* Work task *
These records contain pictures, which must be left out; copy exactly the lines from the one with "переключений АКПП." up to and including the one with "la Fuerza Aérea".

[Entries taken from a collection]

****************************************

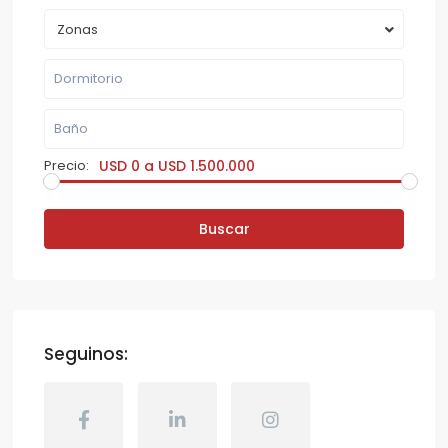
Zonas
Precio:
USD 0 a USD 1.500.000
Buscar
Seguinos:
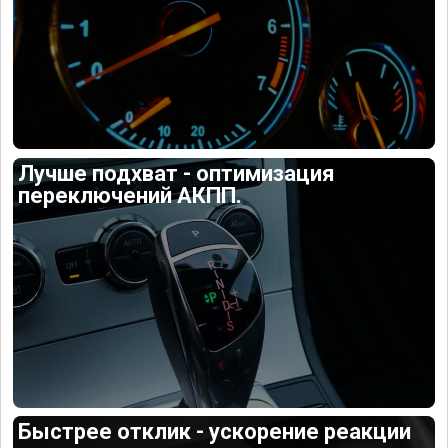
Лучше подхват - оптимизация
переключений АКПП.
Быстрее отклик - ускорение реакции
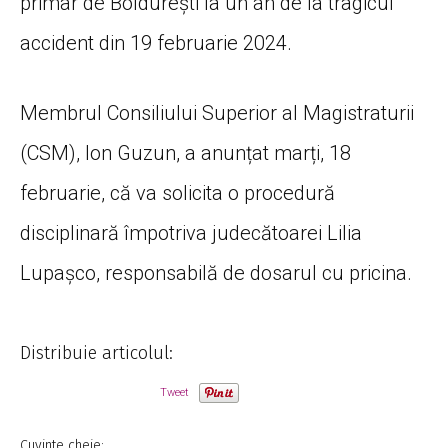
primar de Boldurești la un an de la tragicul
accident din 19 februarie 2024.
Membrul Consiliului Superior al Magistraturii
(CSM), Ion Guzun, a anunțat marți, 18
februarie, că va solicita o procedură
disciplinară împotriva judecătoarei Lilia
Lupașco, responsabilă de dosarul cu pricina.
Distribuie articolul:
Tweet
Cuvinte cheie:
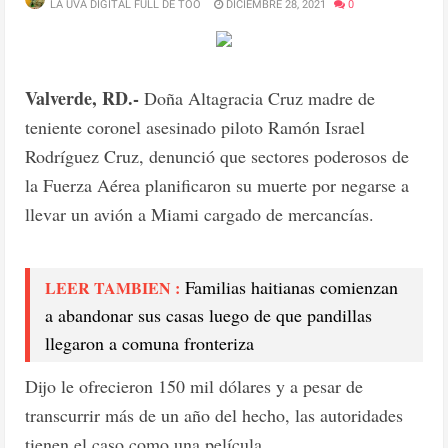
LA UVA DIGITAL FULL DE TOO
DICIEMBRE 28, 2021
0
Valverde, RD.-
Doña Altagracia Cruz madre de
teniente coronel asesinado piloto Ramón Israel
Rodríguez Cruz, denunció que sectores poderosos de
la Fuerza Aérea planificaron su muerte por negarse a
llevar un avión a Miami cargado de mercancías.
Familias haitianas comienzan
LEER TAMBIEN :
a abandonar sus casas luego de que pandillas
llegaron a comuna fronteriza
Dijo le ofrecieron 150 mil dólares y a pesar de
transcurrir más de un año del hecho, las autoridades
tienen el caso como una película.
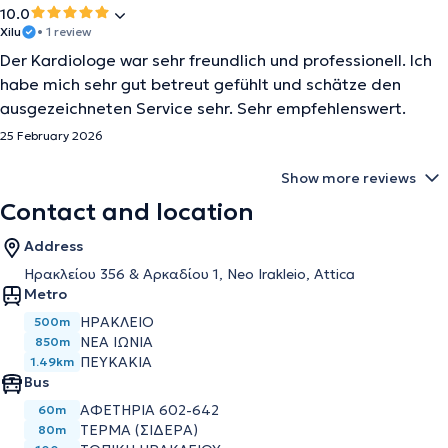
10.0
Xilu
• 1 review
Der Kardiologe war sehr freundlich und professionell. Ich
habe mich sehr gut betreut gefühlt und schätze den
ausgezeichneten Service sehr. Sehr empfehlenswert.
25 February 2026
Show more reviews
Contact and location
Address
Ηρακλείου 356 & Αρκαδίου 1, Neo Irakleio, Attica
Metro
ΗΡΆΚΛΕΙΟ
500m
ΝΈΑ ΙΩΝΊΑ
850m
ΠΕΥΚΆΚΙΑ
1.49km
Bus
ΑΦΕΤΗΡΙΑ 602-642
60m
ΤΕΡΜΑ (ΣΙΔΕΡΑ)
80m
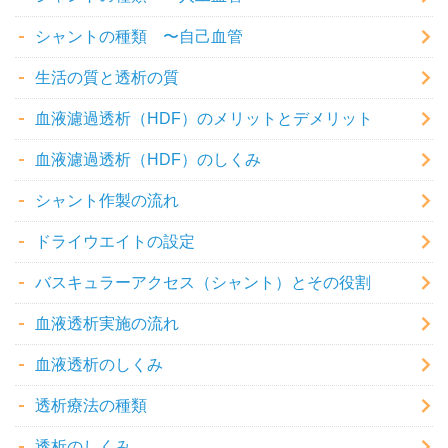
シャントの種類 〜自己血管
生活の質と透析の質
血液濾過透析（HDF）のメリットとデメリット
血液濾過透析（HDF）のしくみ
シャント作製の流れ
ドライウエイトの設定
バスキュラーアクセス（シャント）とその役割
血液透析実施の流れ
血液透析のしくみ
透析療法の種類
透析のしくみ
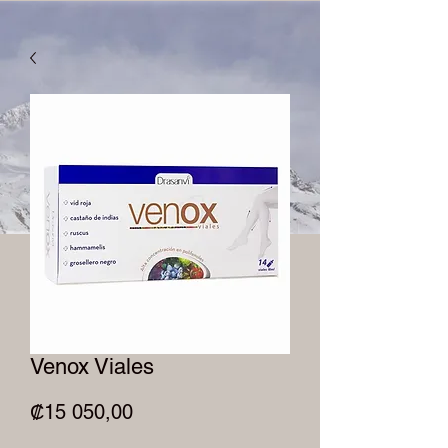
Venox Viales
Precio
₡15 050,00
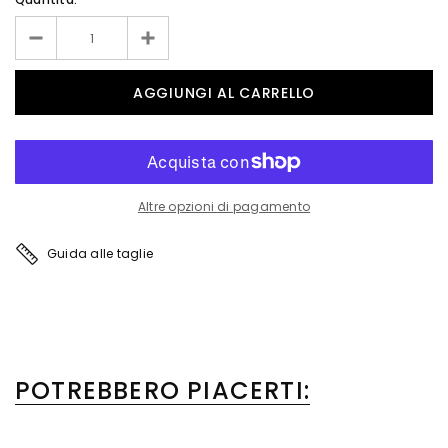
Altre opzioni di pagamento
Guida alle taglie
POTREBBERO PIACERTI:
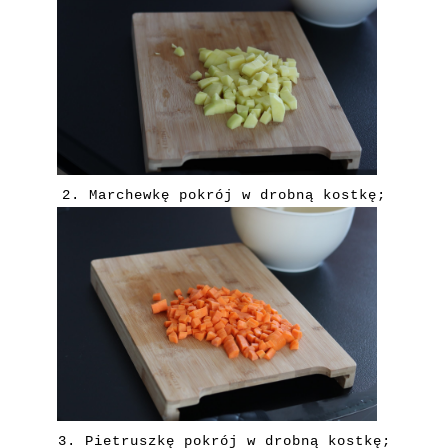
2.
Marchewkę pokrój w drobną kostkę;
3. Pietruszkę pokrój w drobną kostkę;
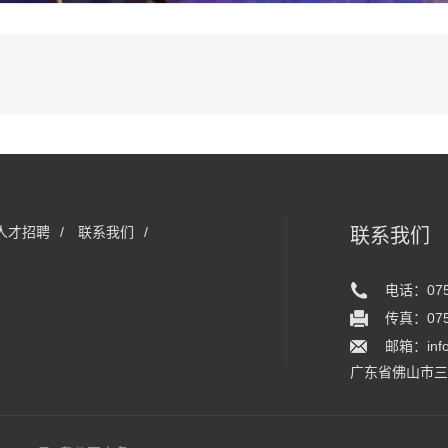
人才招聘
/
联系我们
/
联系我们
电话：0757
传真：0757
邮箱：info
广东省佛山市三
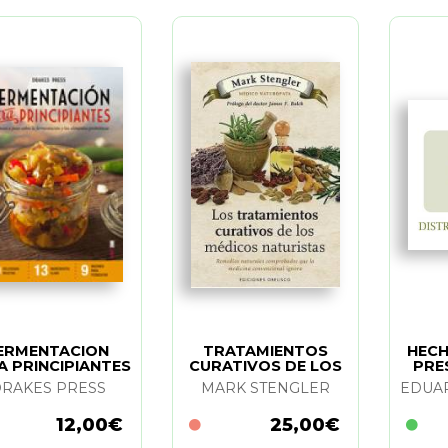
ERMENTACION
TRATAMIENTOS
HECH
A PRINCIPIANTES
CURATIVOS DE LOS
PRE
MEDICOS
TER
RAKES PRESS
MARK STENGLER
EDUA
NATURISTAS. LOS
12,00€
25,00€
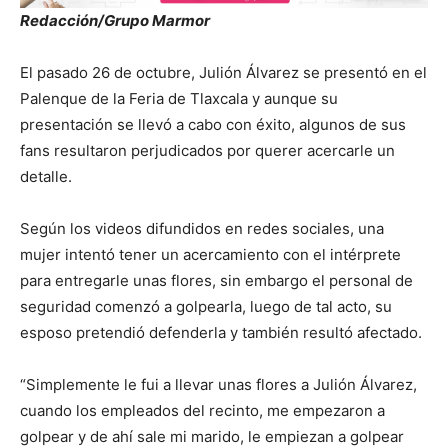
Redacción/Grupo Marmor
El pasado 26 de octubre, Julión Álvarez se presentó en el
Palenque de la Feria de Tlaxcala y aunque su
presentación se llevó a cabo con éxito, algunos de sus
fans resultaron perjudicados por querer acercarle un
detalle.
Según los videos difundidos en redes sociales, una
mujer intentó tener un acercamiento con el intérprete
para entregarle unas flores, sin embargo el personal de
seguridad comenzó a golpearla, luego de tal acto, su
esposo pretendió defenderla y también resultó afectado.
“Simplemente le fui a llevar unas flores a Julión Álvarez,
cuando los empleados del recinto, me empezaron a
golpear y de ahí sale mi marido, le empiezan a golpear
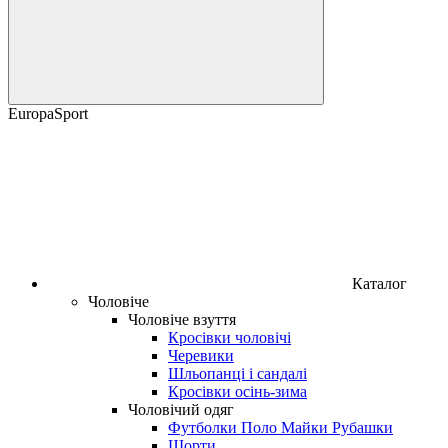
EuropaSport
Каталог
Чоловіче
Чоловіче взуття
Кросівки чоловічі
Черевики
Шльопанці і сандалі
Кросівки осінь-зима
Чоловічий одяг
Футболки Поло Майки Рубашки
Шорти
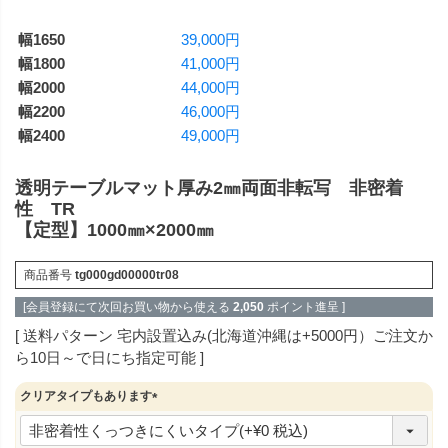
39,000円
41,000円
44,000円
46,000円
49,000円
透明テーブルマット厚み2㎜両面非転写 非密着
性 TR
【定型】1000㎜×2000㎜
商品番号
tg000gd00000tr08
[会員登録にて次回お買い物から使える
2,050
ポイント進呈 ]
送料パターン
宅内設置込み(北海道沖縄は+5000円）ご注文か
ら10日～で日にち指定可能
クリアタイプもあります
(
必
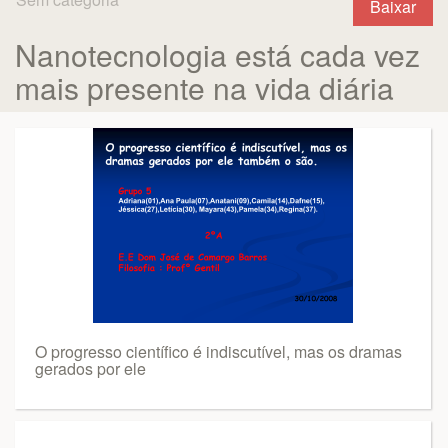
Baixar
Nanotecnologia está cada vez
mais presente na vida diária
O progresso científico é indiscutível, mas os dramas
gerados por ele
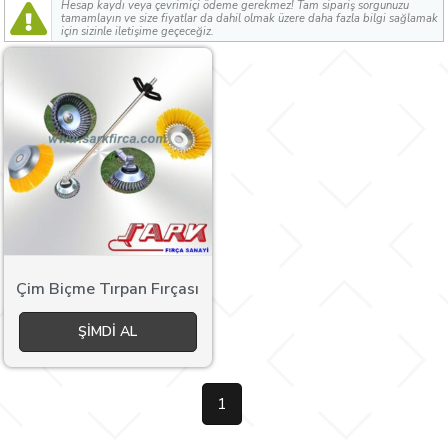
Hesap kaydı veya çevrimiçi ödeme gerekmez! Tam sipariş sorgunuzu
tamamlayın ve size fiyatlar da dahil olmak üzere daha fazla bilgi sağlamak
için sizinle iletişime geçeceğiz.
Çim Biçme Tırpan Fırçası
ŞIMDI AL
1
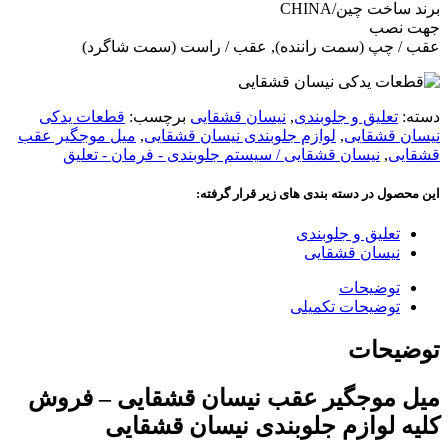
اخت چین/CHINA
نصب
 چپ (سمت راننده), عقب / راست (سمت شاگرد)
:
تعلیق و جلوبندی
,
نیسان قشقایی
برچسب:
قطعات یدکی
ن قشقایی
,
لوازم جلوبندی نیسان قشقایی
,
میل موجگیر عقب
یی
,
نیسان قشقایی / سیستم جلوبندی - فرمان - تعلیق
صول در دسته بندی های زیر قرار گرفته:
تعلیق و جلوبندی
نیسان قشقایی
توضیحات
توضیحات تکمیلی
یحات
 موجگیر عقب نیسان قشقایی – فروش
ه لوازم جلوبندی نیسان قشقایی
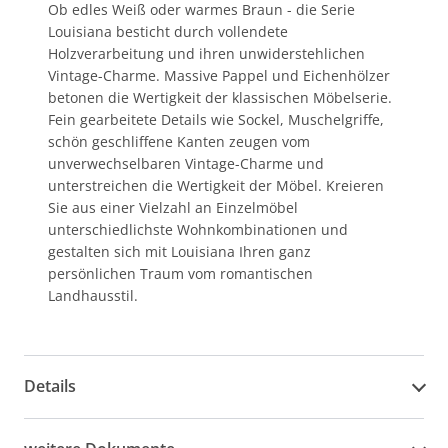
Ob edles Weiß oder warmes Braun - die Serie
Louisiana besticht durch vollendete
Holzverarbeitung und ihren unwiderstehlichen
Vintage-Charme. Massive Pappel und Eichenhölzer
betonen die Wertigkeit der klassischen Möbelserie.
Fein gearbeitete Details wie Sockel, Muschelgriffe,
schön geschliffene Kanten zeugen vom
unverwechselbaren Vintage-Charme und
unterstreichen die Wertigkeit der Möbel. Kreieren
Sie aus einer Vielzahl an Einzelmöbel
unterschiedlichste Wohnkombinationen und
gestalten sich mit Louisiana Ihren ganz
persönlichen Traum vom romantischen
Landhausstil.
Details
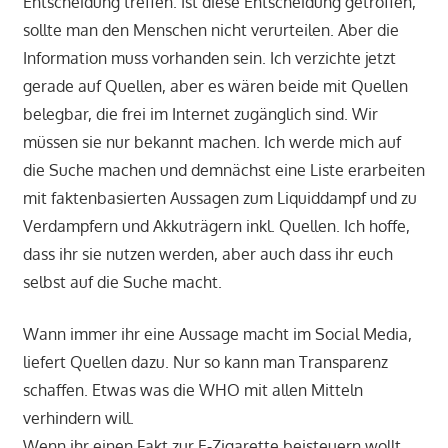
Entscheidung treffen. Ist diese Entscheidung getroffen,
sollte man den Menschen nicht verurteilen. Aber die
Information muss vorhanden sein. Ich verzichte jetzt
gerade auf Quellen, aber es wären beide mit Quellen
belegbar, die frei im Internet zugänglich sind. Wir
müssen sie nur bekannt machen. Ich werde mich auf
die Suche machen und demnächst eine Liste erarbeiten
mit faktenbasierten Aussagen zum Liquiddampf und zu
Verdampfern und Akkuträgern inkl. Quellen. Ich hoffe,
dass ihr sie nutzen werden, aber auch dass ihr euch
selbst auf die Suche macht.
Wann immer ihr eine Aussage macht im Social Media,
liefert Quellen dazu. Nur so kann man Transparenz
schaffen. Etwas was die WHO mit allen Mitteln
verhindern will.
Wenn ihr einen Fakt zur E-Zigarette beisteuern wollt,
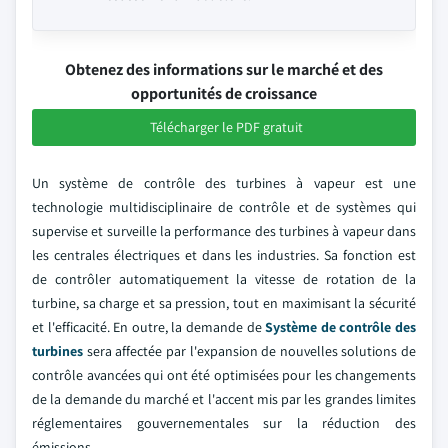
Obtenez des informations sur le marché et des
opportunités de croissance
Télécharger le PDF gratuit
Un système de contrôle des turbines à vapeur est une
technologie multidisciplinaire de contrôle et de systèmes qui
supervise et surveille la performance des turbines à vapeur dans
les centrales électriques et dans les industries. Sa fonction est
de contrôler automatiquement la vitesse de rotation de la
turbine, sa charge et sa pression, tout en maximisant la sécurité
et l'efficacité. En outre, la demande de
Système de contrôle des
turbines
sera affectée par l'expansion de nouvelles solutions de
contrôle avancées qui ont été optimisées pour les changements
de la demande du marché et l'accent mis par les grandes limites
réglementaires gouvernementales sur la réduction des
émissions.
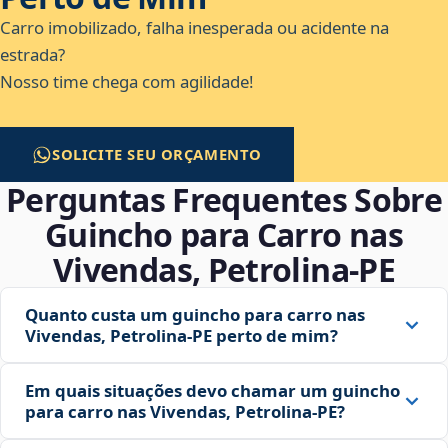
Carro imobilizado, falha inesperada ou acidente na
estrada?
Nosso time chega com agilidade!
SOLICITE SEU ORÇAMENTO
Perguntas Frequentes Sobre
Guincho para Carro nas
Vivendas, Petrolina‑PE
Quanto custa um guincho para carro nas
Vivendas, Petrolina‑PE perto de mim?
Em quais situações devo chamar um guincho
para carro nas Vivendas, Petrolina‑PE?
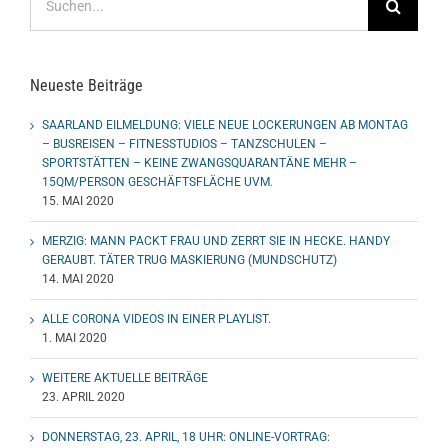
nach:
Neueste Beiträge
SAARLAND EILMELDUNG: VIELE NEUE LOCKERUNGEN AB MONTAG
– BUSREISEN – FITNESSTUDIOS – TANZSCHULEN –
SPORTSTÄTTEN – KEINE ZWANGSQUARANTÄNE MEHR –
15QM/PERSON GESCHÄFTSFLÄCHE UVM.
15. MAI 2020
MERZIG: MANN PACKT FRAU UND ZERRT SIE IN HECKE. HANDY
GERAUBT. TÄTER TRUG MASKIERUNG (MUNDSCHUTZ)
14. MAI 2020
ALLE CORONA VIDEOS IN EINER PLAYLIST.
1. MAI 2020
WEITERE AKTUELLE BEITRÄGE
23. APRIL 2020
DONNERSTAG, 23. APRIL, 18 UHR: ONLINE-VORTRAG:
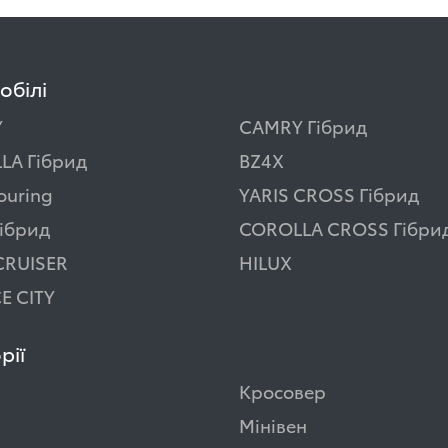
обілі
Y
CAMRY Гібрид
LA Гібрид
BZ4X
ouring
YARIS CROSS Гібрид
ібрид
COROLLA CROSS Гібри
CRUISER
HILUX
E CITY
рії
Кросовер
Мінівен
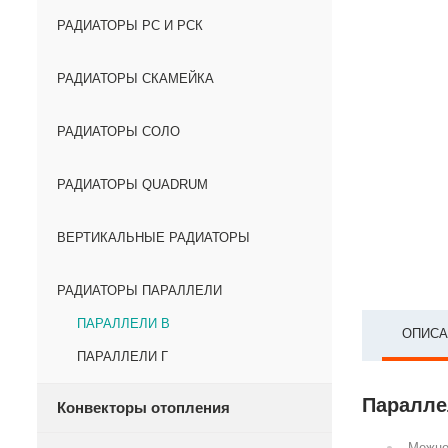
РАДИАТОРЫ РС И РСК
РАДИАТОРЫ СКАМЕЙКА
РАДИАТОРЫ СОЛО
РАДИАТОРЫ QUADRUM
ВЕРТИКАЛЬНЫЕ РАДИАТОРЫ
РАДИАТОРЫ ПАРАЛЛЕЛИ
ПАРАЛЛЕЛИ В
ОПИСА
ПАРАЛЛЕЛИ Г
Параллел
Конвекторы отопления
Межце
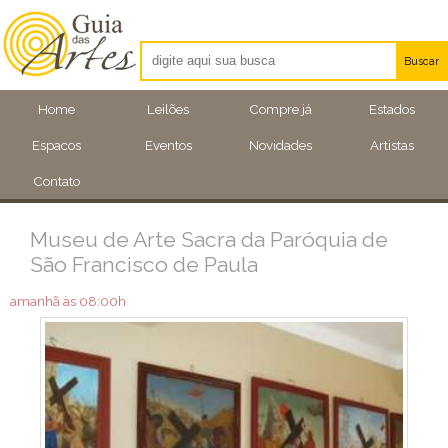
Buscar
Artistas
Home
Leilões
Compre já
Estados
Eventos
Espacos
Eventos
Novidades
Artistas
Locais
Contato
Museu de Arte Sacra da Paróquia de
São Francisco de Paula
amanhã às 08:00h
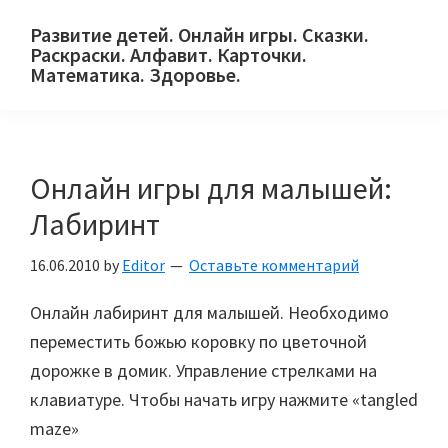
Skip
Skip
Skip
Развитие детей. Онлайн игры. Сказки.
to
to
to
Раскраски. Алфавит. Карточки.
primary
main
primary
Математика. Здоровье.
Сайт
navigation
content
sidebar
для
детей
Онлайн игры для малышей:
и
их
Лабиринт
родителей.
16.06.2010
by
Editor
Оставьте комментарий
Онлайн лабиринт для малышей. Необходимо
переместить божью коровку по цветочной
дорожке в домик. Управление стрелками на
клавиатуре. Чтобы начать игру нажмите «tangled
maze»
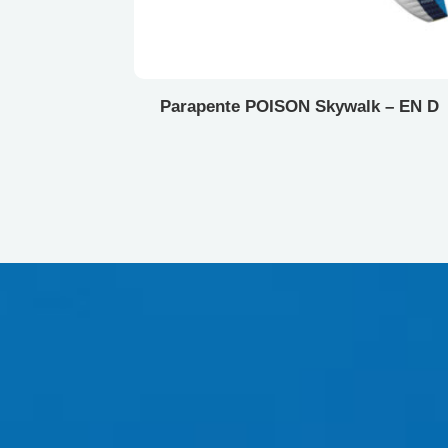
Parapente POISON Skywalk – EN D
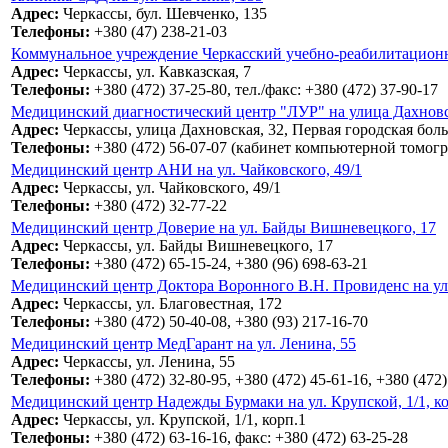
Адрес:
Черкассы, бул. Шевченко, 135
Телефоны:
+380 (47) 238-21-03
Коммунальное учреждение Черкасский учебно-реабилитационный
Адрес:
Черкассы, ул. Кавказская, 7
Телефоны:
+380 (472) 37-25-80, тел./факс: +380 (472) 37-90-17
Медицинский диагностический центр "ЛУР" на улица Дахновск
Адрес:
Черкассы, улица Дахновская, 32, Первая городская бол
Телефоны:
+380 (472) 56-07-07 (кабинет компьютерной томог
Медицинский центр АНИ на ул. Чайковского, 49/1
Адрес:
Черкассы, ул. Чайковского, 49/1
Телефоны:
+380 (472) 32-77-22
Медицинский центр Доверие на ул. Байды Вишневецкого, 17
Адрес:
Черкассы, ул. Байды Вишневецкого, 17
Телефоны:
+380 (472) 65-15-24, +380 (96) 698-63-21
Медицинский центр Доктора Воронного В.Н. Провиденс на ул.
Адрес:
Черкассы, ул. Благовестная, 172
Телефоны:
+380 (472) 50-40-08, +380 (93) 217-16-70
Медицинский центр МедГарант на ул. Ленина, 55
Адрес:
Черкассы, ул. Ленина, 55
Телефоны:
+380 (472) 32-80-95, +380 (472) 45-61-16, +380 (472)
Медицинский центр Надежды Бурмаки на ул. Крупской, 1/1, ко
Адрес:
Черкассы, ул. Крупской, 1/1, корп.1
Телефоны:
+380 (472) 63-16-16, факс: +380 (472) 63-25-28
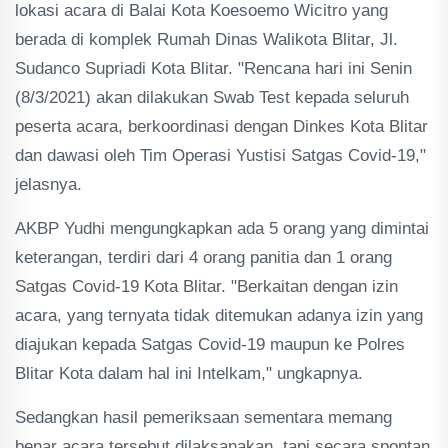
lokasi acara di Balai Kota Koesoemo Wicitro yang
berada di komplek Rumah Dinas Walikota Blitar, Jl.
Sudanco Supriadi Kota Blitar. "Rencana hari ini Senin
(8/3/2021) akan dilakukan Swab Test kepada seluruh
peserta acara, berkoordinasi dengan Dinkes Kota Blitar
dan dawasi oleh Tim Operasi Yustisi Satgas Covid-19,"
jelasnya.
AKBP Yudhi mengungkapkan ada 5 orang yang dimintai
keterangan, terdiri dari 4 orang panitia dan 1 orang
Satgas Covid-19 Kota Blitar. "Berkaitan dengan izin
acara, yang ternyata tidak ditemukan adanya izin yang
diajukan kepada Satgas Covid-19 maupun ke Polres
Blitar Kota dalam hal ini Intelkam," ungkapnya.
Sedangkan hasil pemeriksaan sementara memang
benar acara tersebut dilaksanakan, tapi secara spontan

****************************************

* Solved problem *
переключений АКПП.
Быстрее отклик - ускорение реакции
primar de Boldurești la un an de la tragicul
accident din 19 februarie 2024.
Membrul Consiliului Superior al Magistraturii
(CSM), Ion Guzun, a anunțat marți, 18
februarie, că va solicita o procedură
disciplinară împotriva judecătoarei Lilia
Lupașco, responsabilă de dosarul cu pricina.
Distribuie articolul:
Tweet
Cuvinte cheie:
LA UVA DIGITAL FULL DE TOO
DICIEMBRE 28, 2021
0
Valverde, RD.-
Doña Altagracia Cruz madre de
teniente coronel asesinado piloto Ramón Israel
Rodríguez Cruz, denunció que sectores poderosos de
la Fuerza Aérea planificaron su muerte por negarse a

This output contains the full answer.